Sem recursos Vaninha admitiu que não há dinheiro suficiente para a manutenção e limpeza da cidade. As reduções do ICMS e do FPM, segundo ela, prejudicaram os trabalhos da atual administração. Contudo, a prefeita garantiu que o seu próximo desafio será limpar Caracaraí. "Sei que a cidade está dentro do mato, mas já abrimos processo licitatório. O certame está em fase de conclusão. Não é simples, como pensam. Só para limpar a sede, precisamos de R$ 250 mil. E não temos hoje este dinheiro", frisou.
Nepotismo
Os vereadores de oposição e a população também reclamam de um suposto nepotismo na prefeitura.

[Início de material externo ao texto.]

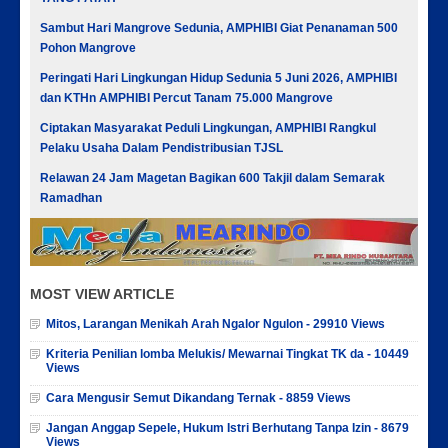
Sambut Hari Mangrove Sedunia, AMPHIBI Giat Penanaman 500
Pohon Mangrove
Peringati Hari Lingkungan Hidup Sedunia 5 Juni 2026, AMPHIBI
dan KTHn AMPHIBI Percut Tanam 75.000 Mangrove
Ciptakan Masyarakat Peduli Lingkungan, AMPHIBI Rangkul
Pelaku Usaha Dalam Pendistribusian TJSL
Relawan 24 Jam Magetan Bagikan 600 Takjil dalam Semarak
Ramadhan
MOST VIEW ARTICLE
Mitos, Larangan Menikah Arah Ngalor Ngulon - 29910 Views
Kriteria Penilian lomba Melukis/ Mewarnai Tingkat TK da - 10449
Views
Cara Mengusir Semut Dikandang Ternak - 8859 Views
Jangan Anggap Sepele, Hukum Istri Berhutang Tanpa Izin - 8679
Views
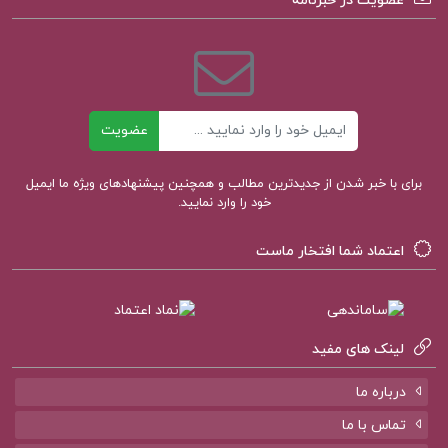
عضویت در خبرنامه
دانلود پی دی اف کتاب گرامر برای مکالمه زبان
انگلیسی سعید عنایت پور
دانلود پی دی اف کتاب زنان زیرک سمیرا ساجدی
ایمیل
عضویت
جلد اول
برای با خبر شدن از جدیدترین مطالب و همچنین پیشنهادهای ویژه ما ایمیل
خود را وارد نمایید.
اعتماد شما افتخار ماست
لینک های مفید
درباره ما
تماس با ما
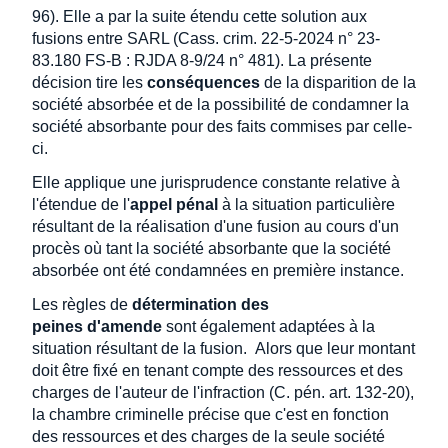
96). Elle a par la suite étendu cette solution aux
fusions entre SARL (Cass. crim. 22-5-2024 n° 23-
83.180 FS-B : RJDA 8-9/24 n° 481). La présente
décision tire les
conséquences
de la disparition de la
société absorbée et de la possibilité de condamner la
société absorbante pour des faits commises par celle-
ci.
Elle applique une jurisprudence constante relative à
l'étendue de l'
appel pénal
à la situation particulière
résultant de la réalisation d'une fusion au cours d'un
procès où tant la société absorbante que la société
absorbée ont été condamnées en première instance.
Les règles de
détermination des
peines d'amende
sont également adaptées à la
situation résultant de la fusion. Alors que leur montant
doit être fixé en tenant compte des ressources et des
charges de l'auteur de l'infraction (C. pén. art. 132-20),
la chambre criminelle précise que c'est en fonction
des ressources et des charges de la seule société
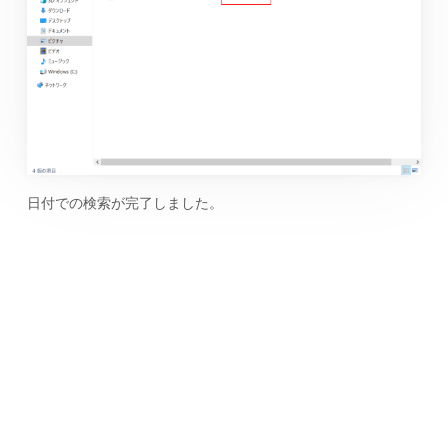
日付での検索が完了しました。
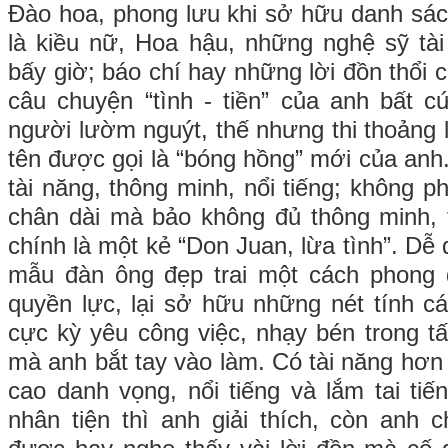
Đào hoa, phong lưu khi sở hữu danh sách
là kiều nữ, Hoa hậu, những nghệ sỹ tài
bấy giờ; báo chí hay những lời đồn thổi 
câu chuyện “tình - tiền” của anh bất c
người lườm nguýt, thế nhưng thi thoảng lạ
tên được gọi là “bóng hồng” mới của anh
tài năng, thông minh, nổi tiếng; không ph
chân dài mà bảo không đủ thông minh, t
chính là một kẻ “Don Juan, lừa tình”. Dễ 
mẫu đàn ông đẹp trai một cách phong đ
quyền lực, lại sở hữu những nét tính các
cực kỳ yêu công việc, nhạy bén trong 
mà anh bắt tay vào làm. Có tài năng hơn
cao danh vọng, nổi tiếng và lắm tai tiế
nhân tiện thì anh giải thích, còn anh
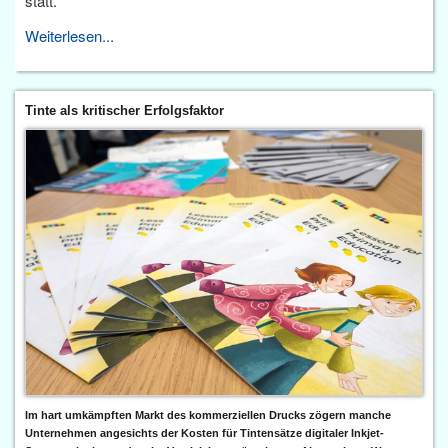
statt.
Weiterlesen...
Tinte als kritischer Erfolgsfaktor
Im hart umkämpften Markt des kommerziellen Drucks zögern manche
Unternehmen angesichts der Kosten für Tintensätze digitaler Inkjet-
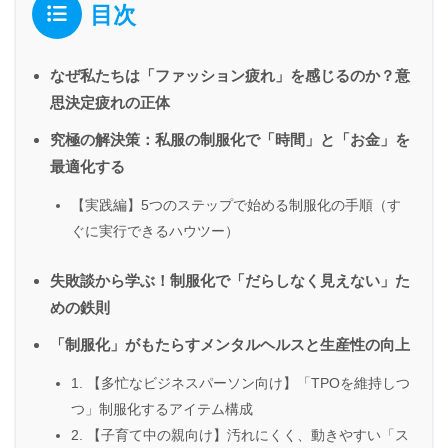
目次
なぜ私たちは「ファッション疲れ」を感じるのか？意
思決定疲れの正体
究極の解決策：私服の制服化で「時間」と「お金」を
最適化する
【実践編】5つのステップで始める制服化の手順（す
ぐに実行できるハウツー）
失敗談から学ぶ！制服化で「だらしなく見えない」た
めの鉄則
「制服化」がもたらすメンタルヘルスと生産性の向上
1. 【多忙なビジネスパーソン向け】「TPOを維持しつ
つ」制服化するアイテム構成
2. 【子育て中の親向け】汚れにくく、動きやすい「ス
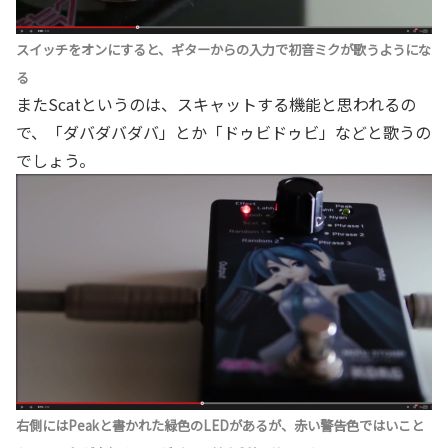
スイッチをオンにすると、ギターからの入力で初音ミクが歌うようにな
る
またScatというのは、スキャットする機能と思われるの
で、「ダバダバダバ」とか「ドゥビドゥビ」などと歌うの
でしょう。
右側にはPeakと書かれた緑色のLEDがあるが、赤い警告色ではいこと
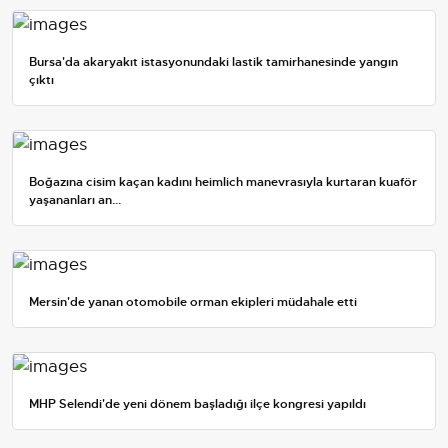
Bursa'da akaryakıt istasyonundaki lastik tamirhanesinde yangın
çıktı
Boğazına cisim kaçan kadını heimlich manevrasıyla kurtaran kuaför
yaşananları an...
Mersin'de yanan otomobile orman ekipleri müdahale etti
MHP Selendi'de yeni dönem başladığı ilçe kongresi yapıldı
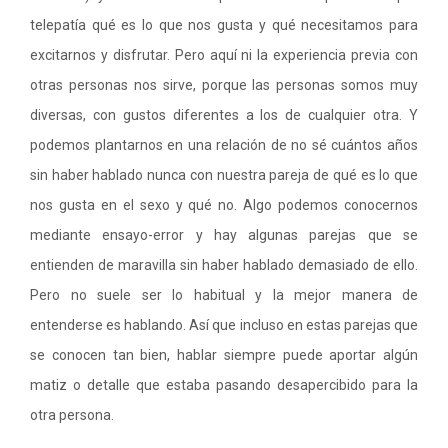
telepatía qué es lo que nos gusta y qué necesitamos para
excitarnos y disfrutar. Pero aquí ni la experiencia previa con
otras personas nos sirve, porque las personas somos muy
diversas, con gustos diferentes a los de cualquier otra. Y
podemos plantarnos en una relación de no sé cuántos años
sin haber hablado nunca con nuestra pareja de qué es lo que
nos gusta en el sexo y qué no. Algo podemos conocernos
mediante ensayo-error y hay algunas parejas que se
entienden de maravilla sin haber hablado demasiado de ello.
Pero no suele ser lo habitual y la mejor manera de
entenderse es hablando. Así que incluso en estas parejas que
se conocen tan bien, hablar siempre puede aportar algún
matiz o detalle que estaba pasando desapercibido para la
otra persona.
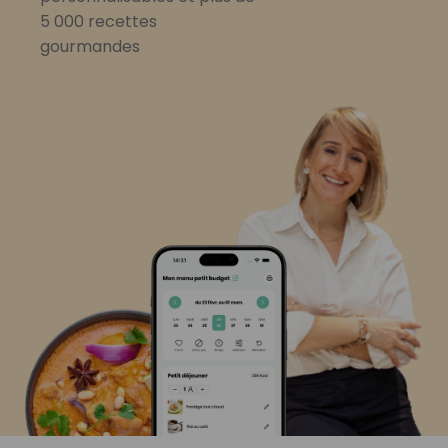
5 000 recettes
gourmandes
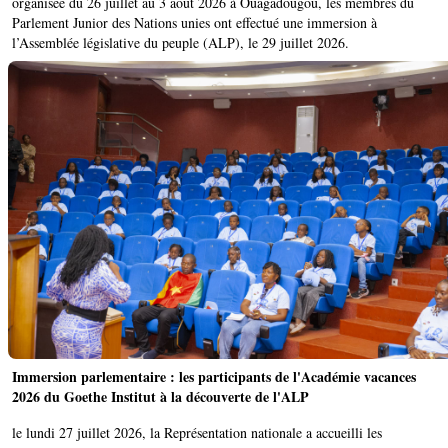
organisée du 26 juillet au 3 août 2026 à Ouagadougou, les membres du
Parlement Junior des Nations unies ont effectué une immersion à
l’Assemblée législative du peuple (ALP), le 29 juillet 2026.
Immersion parlementaire : les participants de l'Académie vacances
2026 du Goethe Institut à la découverte de l'ALP
le lundi 27 juillet 2026, la Représentation nationale a accueilli les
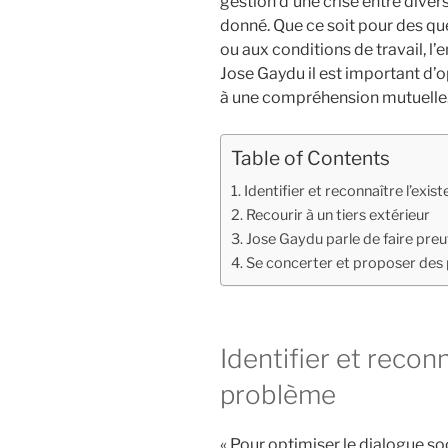
gestion d’une crise entre diver
donné. Que ce soit pour des ques
ou aux conditions de travail, l’
Jose Gaydu il est important d’o
à une compréhension mutuelle.
Table of Contents
Identifier et reconnaître l’exi
Recourir à un tiers extérieur
Jose Gaydu parle de faire preu
Se concerter et proposer des
Identifier et reconn
problème
« Pour optimiser le dialogue so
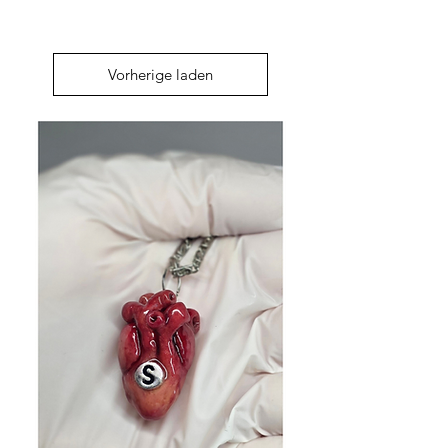
Vorherige laden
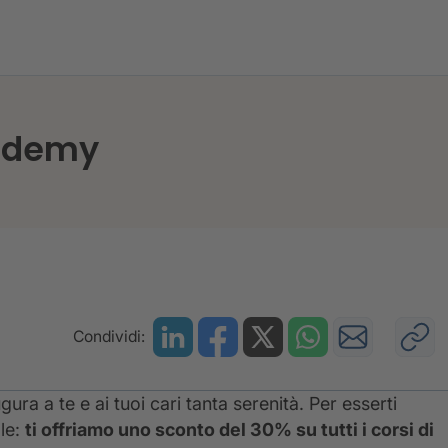
a CRIF Academy
cademy
Condividi:
ura a te e ai tuoi cari tanta serenità. Per esserti
le:
ti offriamo uno sconto del 30% su tutti i corsi di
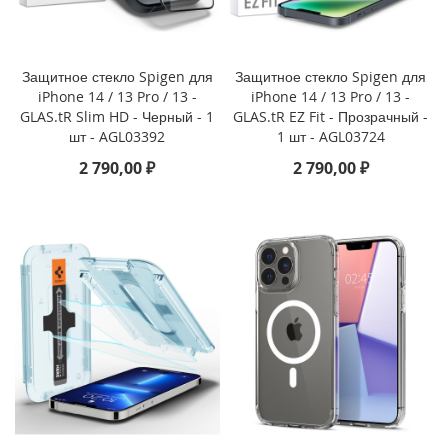
i
P
h
o
Защитное стекло Spigen для
Защитное стекло Spigen для
n
iPhone 14 / 13 Pro / 13 -
iPhone 14 / 13 Pro / 13 -
e
GLAS.tR Slim HD - Черный - 1
GLAS.tR EZ Fit - Прозрачный -
1
шт - AGL03392
1 шт - AGL03724
6
P
2 790,00 ₽
2 790,00 ₽
r
o
i
P
h
o
n
e
1
6
P
l
u
s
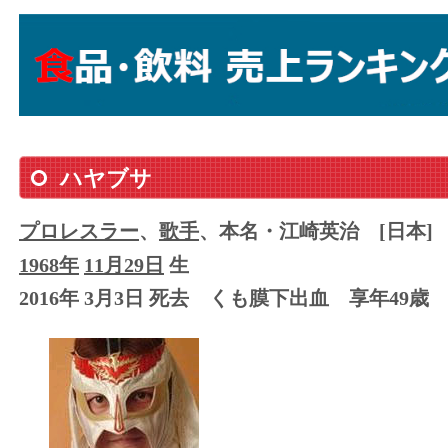
ハヤブサ
プロレスラー
、
歌手
、本名・江崎英治
[日本]
1968年
11月29日
生
2016年 3月3日 死去
くも膜下出血
享年49歳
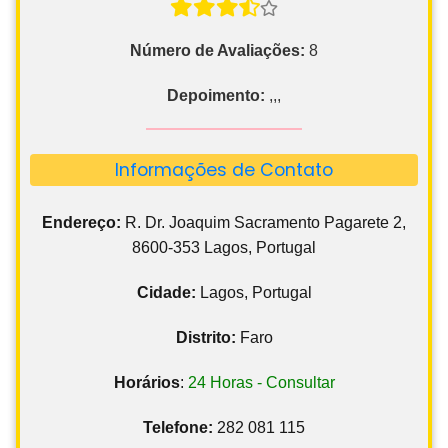
Número de Avaliações:
8
Depoimento:
,,,
Informações de Contato
Endereço:
R. Dr. Joaquim Sacramento Pagarete 2,
8600-353 Lagos, Portugal
Cidade:
Lagos, Portugal
Distrito:
Faro
Horários
:
24 Horas - Consultar
Telefone:
282 081 115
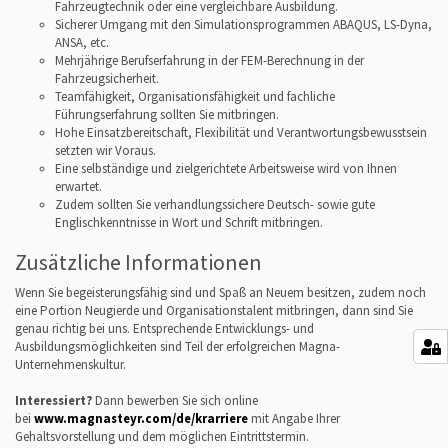
Fahrzeugtechnik oder eine vergleichbare Ausbildung.
Sicherer Umgang mit den Simulationsprogrammen ABAQUS, LS-Dyna,
ANSA, etc.
Mehrjährige Berufserfahrung in der FEM-Berechnung in der
Fahrzeugsicherheit.
Teamfähigkeit, Organisationsfähigkeit und fachliche
Führungserfahrung sollten Sie mitbringen.
Hohe Einsatzbereitschaft, Flexibilität und Verantwortungsbewusstsein
setzten wir Voraus.
Eine selbständige und zielgerichtete Arbeitsweise wird von Ihnen
erwartet.
Zudem sollten Sie verhandlungssichere Deutsch- sowie gute
Englischkenntnisse in Wort und Schrift mitbringen.
Zusätzliche Informationen
Wenn Sie begeisterungsfähig sind und Spaß an Neuem besitzen, zudem noch
eine Portion Neugierde und Organisationstalent mitbringen, dann sind Sie
genau richtig bei uns. Entsprechende Entwicklungs- und
Ausbildungsmöglichkeiten sind Teil der erfolgreichen Magna-
Unternehmenskultur.
Interessiert?
Dann bewerben Sie sich online
bei
www.magnasteyr.com/de/krarriere
mit Angabe Ihrer
Gehaltsvorstellung und dem möglichen Eintrittstermin.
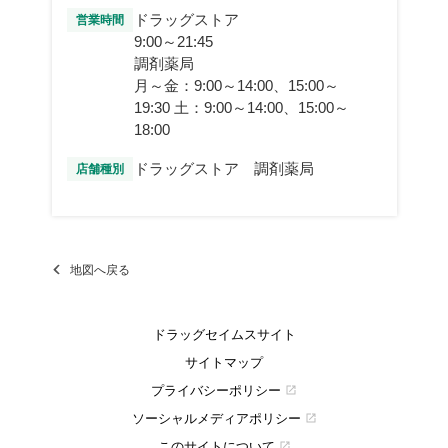
ドラッグストア
営業時間
9:00～21:45
調剤薬局
月～金：9:00～14:00、15:00～
19:30 土：9:00～14:00、15:00～
18:00
ドラッグストア 調剤薬局
店舗種別
地図へ戻る
ドラッグセイムスサイト
サイトマップ
プライバシーポリシー
open_in_new
ソーシャルメディアポリシー
open_in_new
このサイトについて
open_in_new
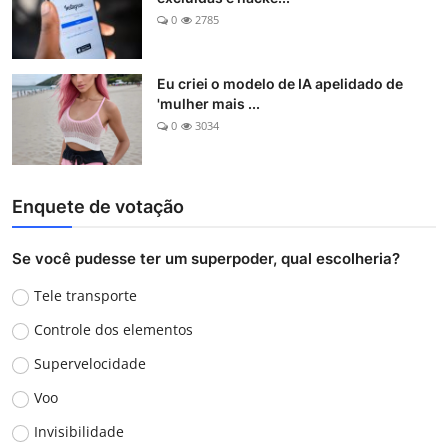
0
2785
Eu criei o modelo de IA apelidado de
'mulher mais ...
0
3034
Enquete de votação
Se você pudesse ter um superpoder, qual escolheria?
Tele transporte
Controle dos elementos
Supervelocidade
Voo
Invisibilidade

Mais de 15 parentes de primeiro e segundo graus de Vaninha estariam ocupando cargos de confiança e recebendo bons salários. A prefeita não escondeu o jogo. Disse que a Lei do nepotismo vale apenas para o Poder Judiciário. "Ponho para trabalhar quem eu confio, por isso o cargo é de confiança", respondeu.
Vaninha também aproveitou para desmentir aqueles que lhe acusam de perseguidora. Ela garantiu que, desde quando assumiu, nunca demitiu alguém. Ao final da entrevista, a prefeita e alguns secretários mostraram à reportagem o principal motivo da falta de recurso do município, o que estaria prejudicando o desenvolvimento da cidade. Caracaraí tem de R$ 8 a R$ 10 milhões para receber em projetos que já foram analisados e aprovados em Brasília.
"Mas corremos o risco de não receber por causa da inadimplência deixada pela administração passada", lamentou Vaninha.